*WORK REQUEST:* Starting at the first line of the data and ending at the line with "nascoste. La stampa", copy each line exactly. Include both of those lines, but no pictures.

*** SOURCE DATA ***

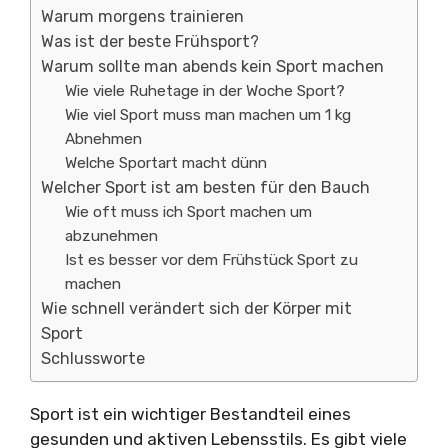
Warum morgens trainieren
Was ist der beste Frühsport?
Warum sollte man abends kein Sport machen
Wie viele Ruhetage in der Woche Sport?
Wie viel Sport muss man machen um 1 kg
Abnehmen
Welche Sportart macht dünn
Welcher Sport ist am besten für den Bauch
Wie oft muss ich Sport machen um
abzunehmen
Ist es besser vor dem Frühstück Sport zu
machen
Wie schnell verändert sich der Körper mit
Sport
Schlussworte
Sport ist ein wichtiger Bestandteil eines
gesunden und aktiven Lebensstils. Es gibt viele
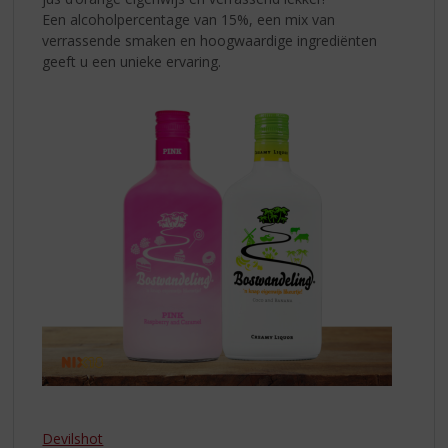
Een alcoholpercentage van 15%, een mix van
verrassende smaken en hoogwaardige ingrediënten
geeft u een unieke ervaring.
Devilshot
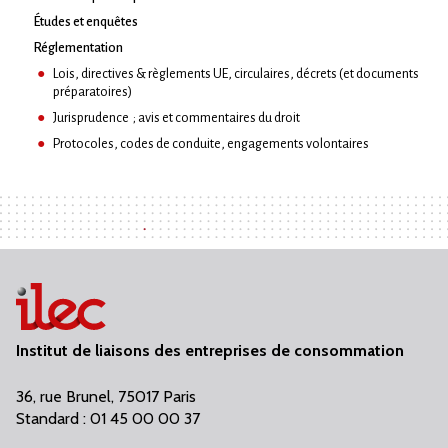
Études et enquêtes
Réglementation
Lois, directives & règlements UE, circulaires, décrets (et documents
préparatoires)
Jurisprudence ; avis et commentaires du droit
Protocoles, codes de conduite, engagements volontaires
Institut de liaisons des entreprises de consommation
36, rue Brunel, 75017 Paris
Standard : 01 45 00 00 37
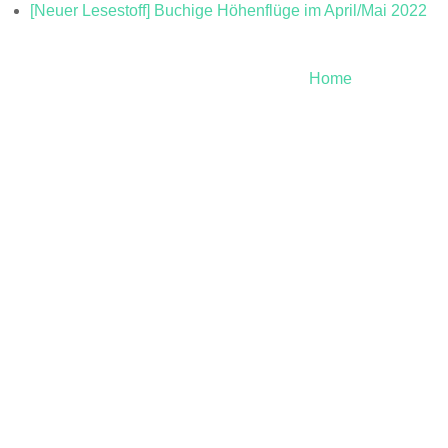
[Neuer Lesestoff] Buchige Höhenflüge im April/Mai 2022
Home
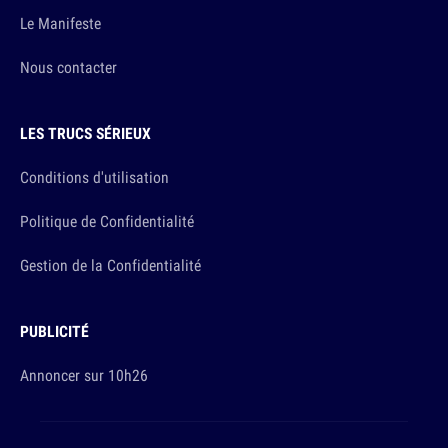
Le Manifeste
Nous contacter
LES TRUCS SÉRIEUX
Conditions d'utilisation
Politique de Confidentialité
Gestion de la Confidentialité
PUBLICITÉ
Annoncer sur 10h26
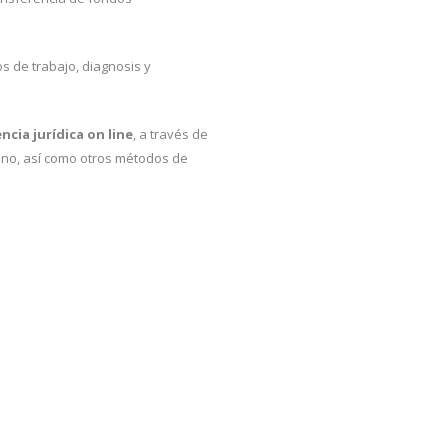
os de trabajo, diagnosis y
ncia jurídica on line
, a través de
ono, así como otros métodos de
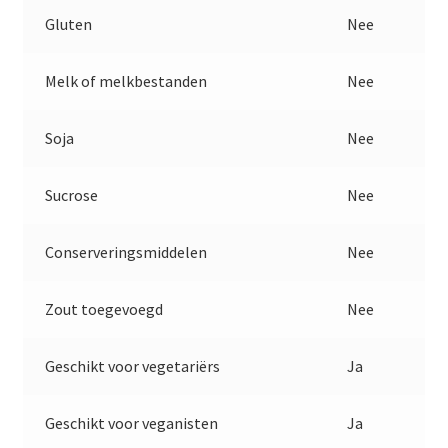
Gluten
Nee
Melk of melkbestanden
Nee
Soja
Nee
Sucrose
Nee
Conserveringsmiddelen
Nee
Zout toegevoegd
Nee
Geschikt voor vegetariërs
Ja
Geschikt voor veganisten
Ja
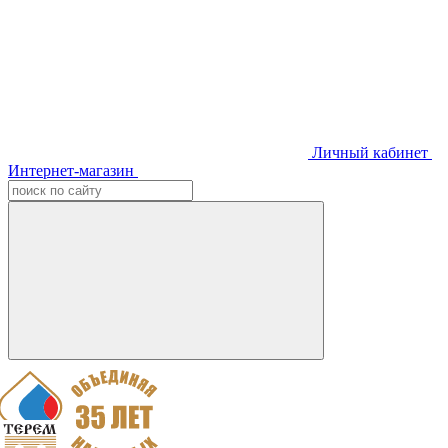
Личный кабинет
Интернет-магазин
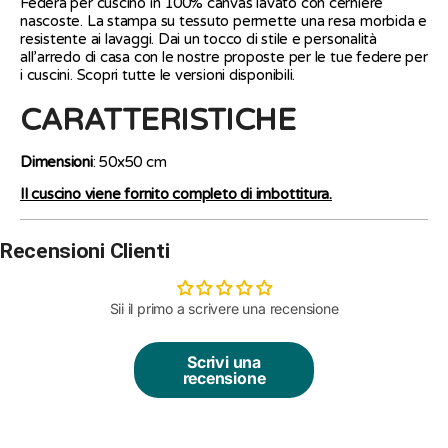
Federa per cuscino in 100% canvas lavato con cerniere
nascoste. La stampa su tessuto permette una resa morbida e
resistente ai lavaggi. Dai un tocco di stile e personalità
all’arredo di casa con le nostre proposte per le tue federe per
i cuscini. Scopri tutte le versioni disponibili.
CARATTERISTICHE
Dimensioni
: 50x50 cm
Il cuscino viene fornito completo di imbottitura.
Recensioni Clienti
Sii il primo a scrivere una recensione
Scrivi una
recensione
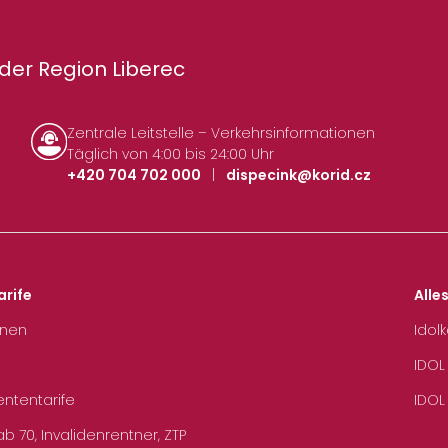
der Region Liberec
Zentrale Leitstelle – Verkehrsinformationen
Täglich von 4:00 bis 24:00 Uhr
+420 704 702 000
|
dispecink@korid.cz
arife
Alle
hnen
Idol
IDOL
ententarife
IDOL
b 70, Invalidenrentner, ZTP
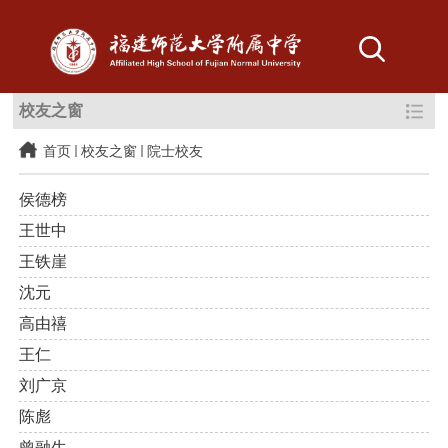
校友之窗
首页
校友之窗
院士校友
侯德榜
王世中
王铁崖
沈元
高由禧
王仁
刘广京
陈彪
曾融生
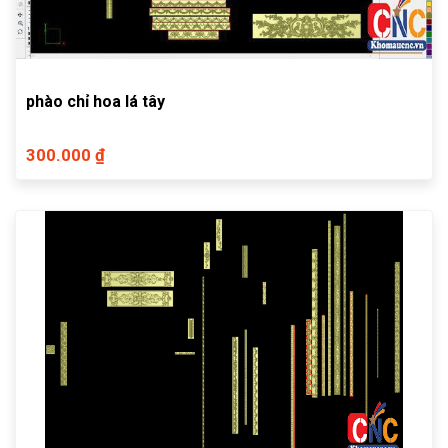
phào chỉ hoa lá tây
300.000 ₫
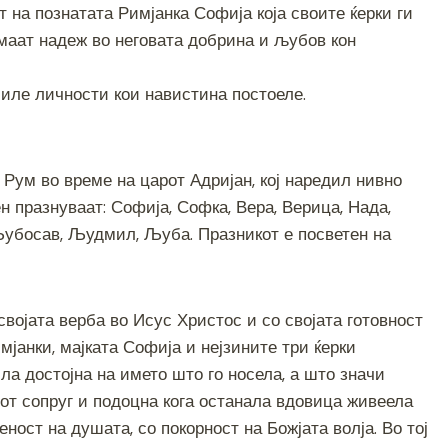
 на познатата Римјанка Софија која своите ќерки ги
ar
имаат надеж во неговата добрина и љубов кон
e
биле личности кои навистина постоеле.
Рум во време на царот Адријан, кој наредил нивно
 празнуваат: Софија, Софка, Вера, Верица, Нада,
убосав, Људмил, Љуба. Празникот е посветен на
 својата верба во Исус Христос и со својата готовност
мјанки, мајката Софија и нејзините три ќерки
ла достојна на името што го носела, а што значи
иот сопруг и подоцна кога останала вдовица живеела
еност на душата, со покорност на Божјата волја. Во тој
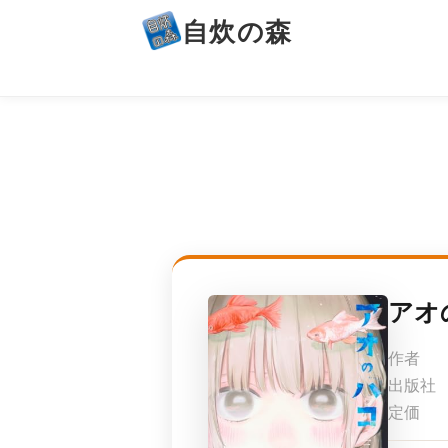
自炊の森
アオ
作者
出版社
定価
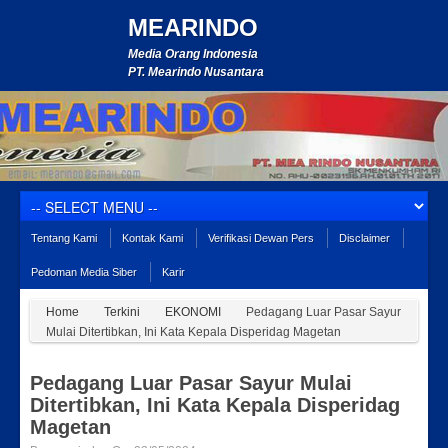
MEARINDO
Media Orang Indonesia
PT. Mearindo Nusantara
Tentang Kami
Kontak Kami
Verifikasi Dewan Pers
Disclaimer
Pedoman Media Siber
Karir
Home
Terkini
EKONOMI
Pedagang Luar Pasar Sayur
Mulai Ditertibkan, Ini Kata Kepala Disperidag Magetan
Pedagang Luar Pasar Sayur Mulai
Ditertibkan, Ini Kata Kepala Disperidag
Magetan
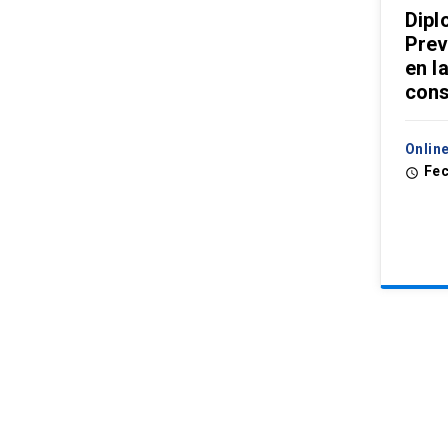
Dipl
Prev
en l
cons
Online
Fec
access_time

*** End of SOURCE DATA ***

*RESULT FOR THIS TASK:*
Warum morgens trainieren
Was ist der beste Frühsport?
Warum sollte man abends kein Sport machen
Wie viele Ruhetage in der Woche Sport?
Wie viel Sport muss man machen um 1 kg
Abnehmen
Welche Sportart macht dünn
Welcher Sport ist am besten für den Bauch
Wie oft muss ich Sport machen um
abzunehmen
Ist es besser vor dem Frühstück Sport zu
machen
Wie schnell verändert sich der Körper mit
Sport
Schlussworte
Sport ist ein wichtiger Bestandteil eines
gesunden und aktiven Lebensstils. Es gibt viele
Een alcoholpercentage van 15%, een mix van
verrassende smaken en hoogwaardige ingrediënten
geeft u een unieke ervaring.
Devilshot
Études et enquêtes
Réglementation
Lois, directives & règlements UE, circulaires, décrets (et documents
préparatoires)
Jurisprudence ; avis et commentaires du droit
Protocoles, codes de conduite, engagements volontaires
Institut de liaisons des entreprises de consommation
36, rue Brunel, 75017 Paris
Standard : 01 45 00 00 37
[Neuer Lesestoff] Buchige Höhenflüge im April/Mai 2022
Home
Le Manifeste
Nous contacter
LES TRUCS SÉRIEUX
Conditions d'utilisation
Politique de Confidentialité
Gestion de la Confidentialité
PUBLICITÉ
Annoncer sur 10h26
os de trabajo, diagnosis y
ncia jurídica on line
, a través de
ono, así como otros métodos de
Gluten
Nee
Melk of melkbestanden
Nee
Soja
Nee
Sucrose
Nee
Conserveringsmiddelen
Nee
Zout toegevoegd
Nee
Geschikt voor vegetariërs
Ja
Geschikt voor veganisten
Ja
Личный кабинет
Интернет-магазин
Federa per cuscino in 100% canvas lavato con cerniere
nascoste. La stampa su tessuto permette una resa morbida e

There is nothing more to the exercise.